Ah, I didn't realize you had in mind concrete usage in RSE - I was thinking of this as a philosophical distinction between String and int keys. Can you create a new bug report and provide a patch?
Going to create the new bug + patch tomorrow (ran out of time today). I did investigate the RSE APIs, and found we'll not be able to get rid of them completely because of the following: - RSE API allows filters for directory contents retrieval in the API: IFileService.getFiles(progress, parent, filter).
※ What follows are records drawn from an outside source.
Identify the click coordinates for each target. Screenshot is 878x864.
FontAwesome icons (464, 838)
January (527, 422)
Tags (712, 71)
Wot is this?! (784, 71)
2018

These filters can be evaluated at the remote side for performance, if there is an agent remotely. - RSE API has some hi-level getters like IFileService.isCaseSensitive(), IFileService.getUserHome(), IFileService.getRoots() I don't see a point in implementing such functionality in EFS right now [does anyone else?]. What I'm investigating, though, is a very light-weight wrapper such that an existing EFS provider can be used as RSE IFileService easily. That way, providers will implement the remote access only once, and be able to contribute it to both RSE or Platform. For this, the generic properties as described earlier will certainly make sense. In terms of passing arbitrary properties from a provider up the food chain, I noticed that something like this is always possible: IFileStore store = fs.getStore(myURI); if (store instanceof MyFileStore) { MyProperty prop = ((MyFileStore)store).getMyProperty(); } but such code only works if provider and consumer come from the same implementor so it's not interoperable and I prefer the solution I proposed earlier: IFileStore store = fs.getStore(myURI); IFileInfo info = store.fetchInfo(); Object prop = info.getProperty("com.acme.property"); if (prop!=null) { //... }
I think it's now too late for further changes to the API.
(In reply to comment #25) I finally managed to create new bug 176051 to follow up asking for generic file properties. I also attached a patch there. For our use (Target Management / RSE), I think it would be a big plus if we were able to have an IFileService implementation that delegates to EFS for most of its work. It would help bringing technologies together under a single consistent interface (EFS).